GERBER POULTRY- 60 YEARS AND STILL THRIVING
The only commercial all natural, antibiotic free chicken raised in Ohio, Gerber's Amish Farm Chicken comes from 125 family farms to your table. Processed in Kidron, the chickens are raised in the Amish farmland within a 45 mile radius of the processing facility. Mike Gerber, president, says, "In order to compete with the poultry giants Gerber's Poultry has successfully carved a niche as a supplier of premium quality chicken that is antibiotic free, gluten free and contains no artificial ingredients."
Gerber Poultry has maintained its niche, and its business continues to grow, due in large part to the integrity of its product and its claims. Every claim on the Gerber's Amish Farm Chicken package is supported by internal checks, records and third party audits. When customers buy Gerber's Amish Farm Chicken they are not only buying a product that tastes absolutely wonderful, but a product that can be trusted.
Gerber Poultry, Inc. had its beginnings sixty years ago when Dwight and Melva Gerber started a small produce and fresh dressed chicken delivery business. "Dad's slogan was 'Quality worth crowing about'", said Mike Gerber, "and it was a goal he strived to reach in every one of the 75 chickens our family hand processed each day." From that simple enterprise Gerber Poultry has grown into a company producing premium chicken products that are distributed throughout a fifteen state area. Gerber Poultry is still family owned and now run by Dwight & Melva's two sons, Mike, Tim, and daughter, Susan.
Approximately 380,000 chicks are hatched each week for delivery to area farms. "Not only do Gerber chickens grow on small family farms, they are also raised naturally in spacious barns with seasonal natural light, fresh air, fresh water and nutritious feed year round", Mike said. "Our Gerber's Amish Farm Chickens are never fed antibiotics, animal by-products or artificial ingredients."

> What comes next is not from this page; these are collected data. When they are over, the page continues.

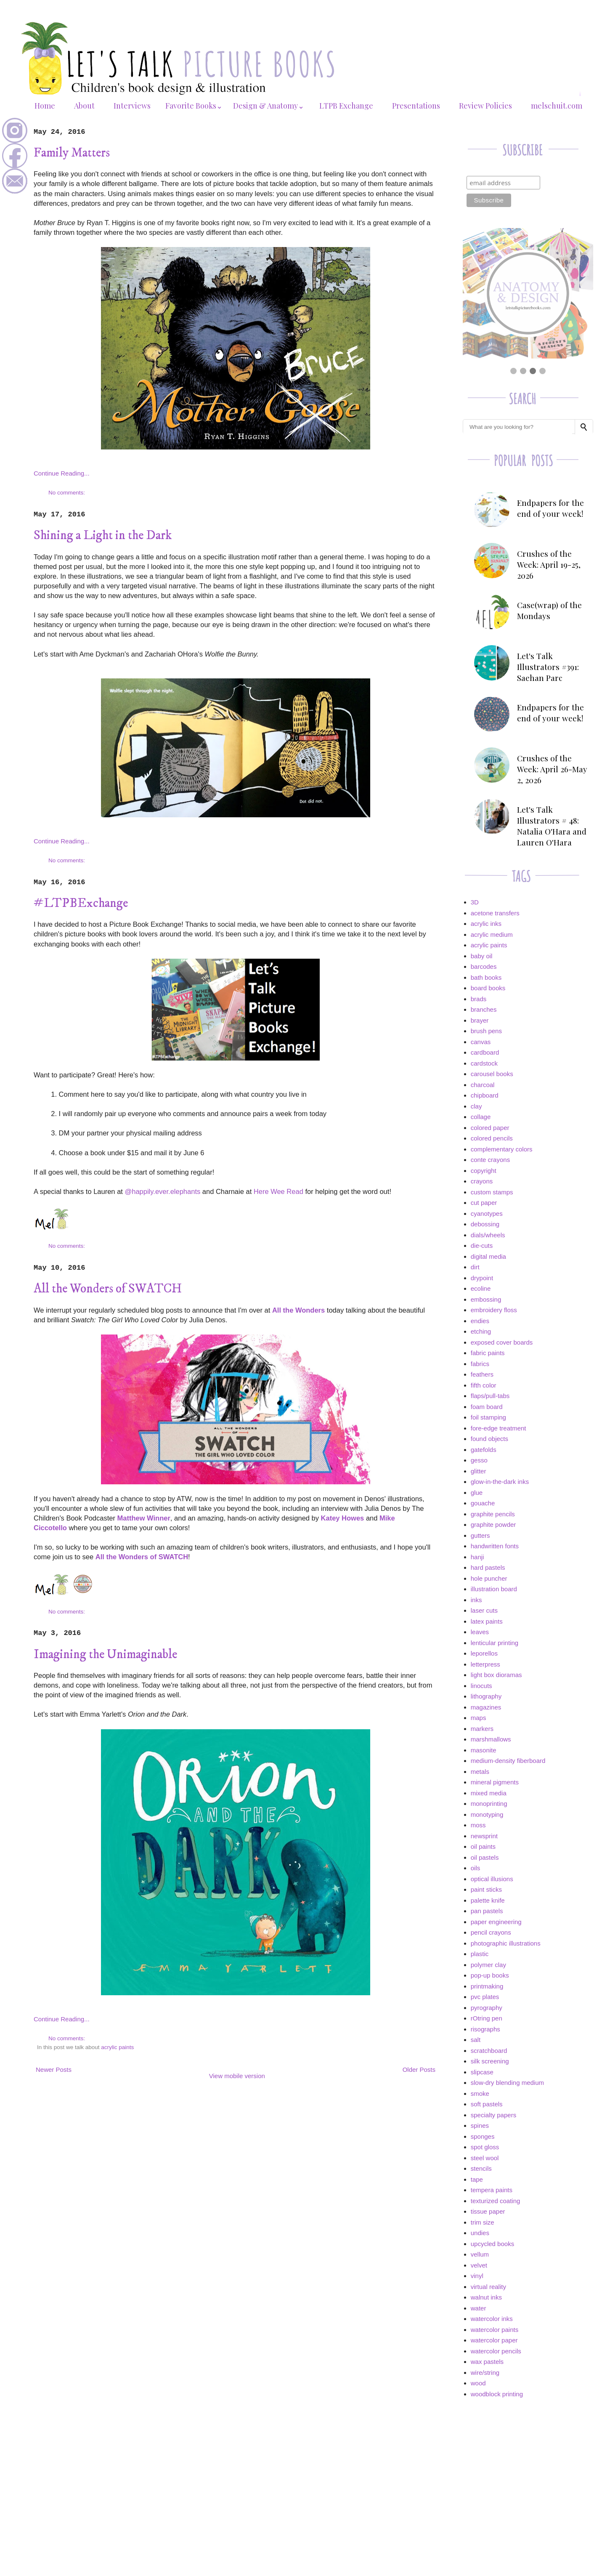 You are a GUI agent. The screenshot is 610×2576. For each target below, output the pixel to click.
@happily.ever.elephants (162, 1191)
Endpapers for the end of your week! (550, 508)
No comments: (67, 492)
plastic (480, 1953)
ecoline (481, 1288)
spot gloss (485, 2147)
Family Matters (72, 153)
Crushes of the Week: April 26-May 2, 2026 (552, 768)
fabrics (480, 1363)
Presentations (416, 106)
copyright (483, 1170)
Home (44, 106)
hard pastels (488, 1567)
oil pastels (485, 1857)
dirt (475, 1267)
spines (480, 2125)
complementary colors (502, 1149)
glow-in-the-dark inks (500, 1481)
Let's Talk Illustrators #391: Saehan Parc (548, 666)
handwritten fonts (495, 1546)
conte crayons (490, 1159)
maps (478, 1717)
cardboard (485, 1052)
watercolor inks (492, 2318)
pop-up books (490, 1975)
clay (476, 1106)
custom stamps (492, 1192)
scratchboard (489, 2050)
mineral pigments (495, 1782)
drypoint (482, 1277)
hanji (477, 1556)
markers (482, 1728)
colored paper (490, 1127)
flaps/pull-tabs (490, 1395)
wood (478, 2383)
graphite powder (493, 1524)
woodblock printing (497, 2394)
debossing (485, 1224)
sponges (483, 2136)
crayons (482, 1181)
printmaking (487, 1986)
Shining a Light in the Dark (103, 535)
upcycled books (492, 2243)
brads (479, 998)
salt (475, 2039)
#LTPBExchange (81, 903)
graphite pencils (493, 1514)
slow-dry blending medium (507, 2082)
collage (481, 1116)
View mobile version (237, 2075)
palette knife (488, 1900)
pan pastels (487, 1910)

For the last year and a half Gerber Poultry has been working with a nationally recognized humane animal care group to achieve third party humane certification. Gerber has always been committed to caring for its chickens. Though Gerber's farm care already met most of the humane standards, achieving humane certification has required the development of documentation and traceability programs that meet a humane audit's requirements. Gerber has been operating following humane standards and expects to be officially certified humane sometime in 2012.
The Gerber Poultry processing facility is a modern, ever changing and improving operation designed to produce safe, premium quality chicken products from the chickens raised on the farms under Gerber's care. Meeting and exceeding all USDA food safety standards, Gerber's Amish Farm Chicken quality standards surpass USDA Grade 'A' criteria and is demonstrably as safe and good as any organic brand.
What is seen in and on the package, in grocery displays and on the menus of choice restaurants is the final result of the efforts of hundreds of individuals, both employees of Gerber Poultry and companies with whom Gerber regularly does business. What is not seen is humane handling, good stewardship to clean and conserve water, a move to recyclable shipping cases, scientific research and application to produce absolutely safe chicken products and strong employee relationships. Also not seen on the package is Gerber's support of the local Amish farming community. "The Amish family works together to care for the chickens, holding to their traditional standards of family life," Mike explained. Even though Gerber Poultry is all about chicken, it is the chicken that gives the company the means to support the local community and to be a good neighbor.
Gerber Poultry has had a remarkable history and, after 60 years, is making plans for what the company will look like in its' 70th, 75th and even 100th years. How is it that what began as a simple means for a husband and wife to support a small family has grown into a business that supports the families of over 350 employees, 125 family farms and dozens of local businesses? "What has given Gerber Poultry its staying power? Consistency is important and we have excellent managers and now the third generation of family members actively involved in various areas of the company. Working together and supporting each other, we are all committed to the quality and integrity of our products. This earns and secures customer satisfaction," Mike shared. "That commitment to integrity was present in my father and it is present today."
In the past 60 years Gerber Poultry has seen good economic times and bad. The company has survived two absolutely devastating fires, one in 1987 and one in 1997. Those were times that the Gerbers wondered whether they should even try to continue. But they did continue, partly out of a sense of not wanting to quit, partly out of a sense of responsibility to the many families and customers dependent on the company, but mostly because of a certainty that they were following God's direction to pursue this endeavor. The Gerbers continue today with a sense of God's pleasure and blessing in what they are doing; not because they are good but because God is merciful.
Gerber Poultry is much larger than the home business Dwight and Melva started in 1952. But, with production numbers nearly 1,000 times greater that the original
seventy-five head a day, Gerber Poultry customers, according to Mike, "...can still expect to receive the same quality of chicken as that grown on Grandma and Grandpa's
farm and chicken that will taste like chicken should."